J’en dirai autant des droits sur les sucres. Le projet de loi soumis en ce moment à la discussion de l’assemblée est la première application que l’on ait tentée en France, de la politique qui consiste à provoquer l’accroissement de la consommation par la modération des tarifs. Cette politique est vraie, elle favorise les progrès de l’aisance générale ; mais, si l’effet en est direct et certain sur l’alimentation, elle ne tourne pas toujours à l’avantage du trésor public. C’est ce qui me paraît complètement démontré par l’expérience de l’Angleterre. Le gouvernement britannique a réduit, en quatre années, le droit sur les sucres de ses colonies de 59 fr. 5 cent. par 100 kilogrammes à 24 fr. 50 cent. Une diminution aussi énorme, environ 60 pour 100, devait imprimer à la consommation des sucres un développement rapide.
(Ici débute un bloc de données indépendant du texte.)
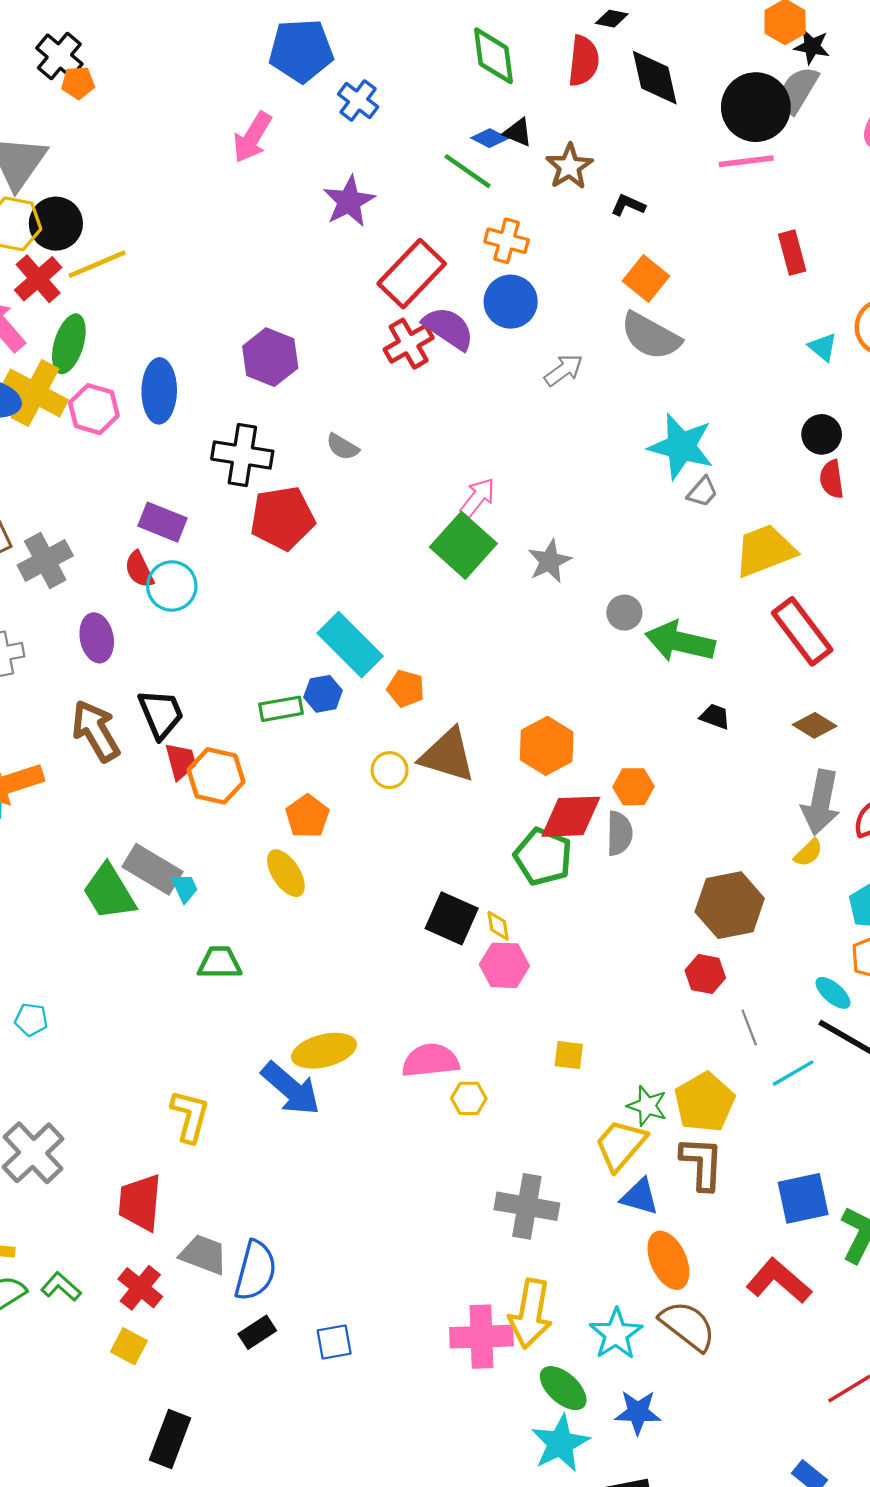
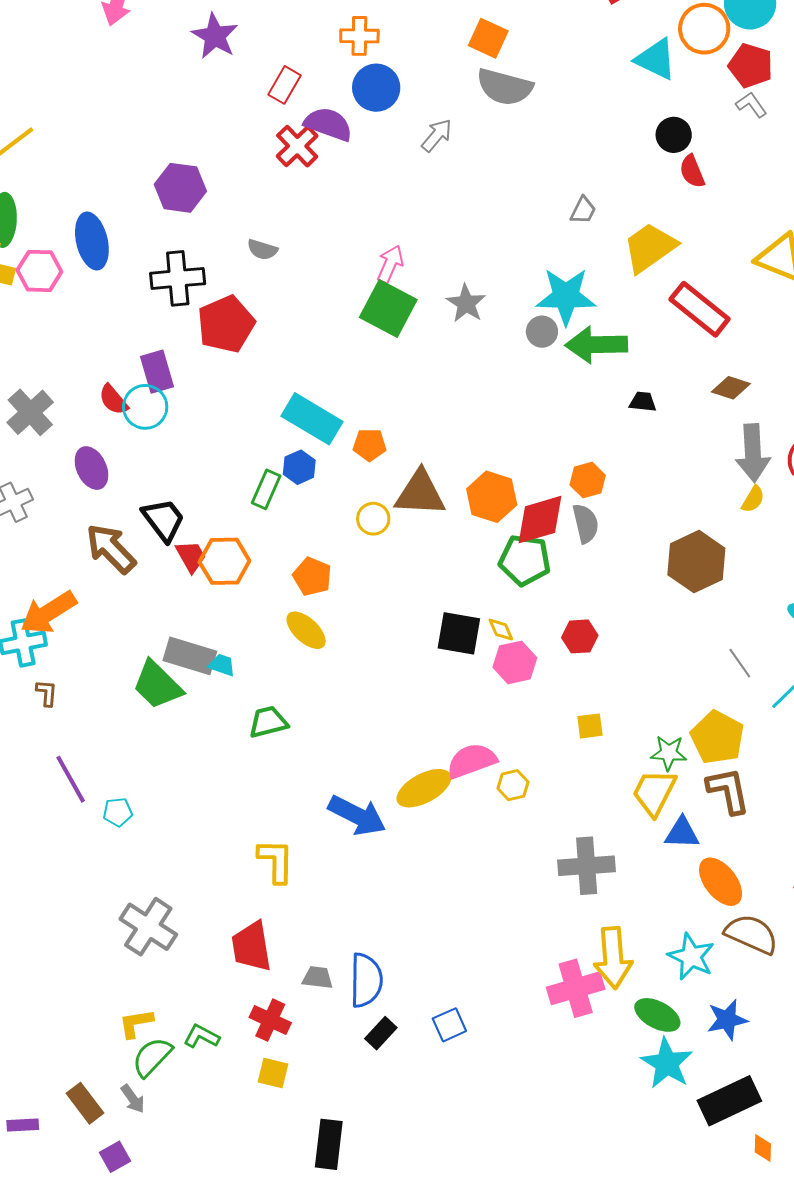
red rectangle: (412, 274) -> (285, 85), size x0.6
cyan triangle: (823, 347) -> (656, 59), size x1.6
cyan star: (681, 446) -> (566, 296), moved
purple rectangle: (163, 522) -> (157, 372), moved, turned 66
green rectangle: (281, 709) -> (266, 489), turned -42
orange hexagon: (547, 746) -> (492, 497), moved
cyan trapezoid: (185, 888) -> (222, 665), turned -32
red hexagon: (705, 974) -> (580, 636), moved
yellow ellipse: (324, 1051) -> (424, 788), moved
gray trapezoid: (203, 1254) -> (318, 978), size x0.7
En effet, le stimulant a été si énergique, que les quantités consommées annuellement se sont élevées, en six années de 210 millions de kilogrammes à 300 millions ; mais cet accroissement n’a pas suffi pour combler les vides du revenu. En 1845, la première année de la réforme, le produit des droits sur les sucres tombait de 130 millions de francs à 89 ; aujourd’hui la perte est encore de 20 millions par année.

Le gouvernement français a proposé de réduire les droits sur les sucres de 49 fr. 50. cent. à 27 fr. 50 cent, soit de 22 fr. ou de 44 pour 100. Cette réduction s’opérerait en quatre années et par fractions égales, à raison de 5 fr. 50 cent. par année. Les 116 millions de kilogrammes que la France a consommés en 1849 ont rendu au fisc 58, 569,000 fr. La perte serait de 25,770,000 fr, si la consommation devait rester stationnaire. Pour que le trésor retrouvât, sous l’empire du droit réduit, le même revenu dont il jouit à cette heure il faudrait un accroissement de 64 millions de kilogrammes dans les quantités consommées. Les causes qui ne permettront pas d’obtenir ce résultat sont nombreuses et puissantes. Premièrement la France n’est pas, comme l’Angleterre, le pays des boissons chaudes. Nous ne prenons pas du thé ou du café deux ou trois fois par jour. Les peuples qui récoltent et qui boivent du vin ne font qu’une faible consommation de sucre ; pour augmenter sensiblement cette consommation, des mœurs et des habitudes différentes ne seraient pas moins nécessaires que le bas prix de la denrée.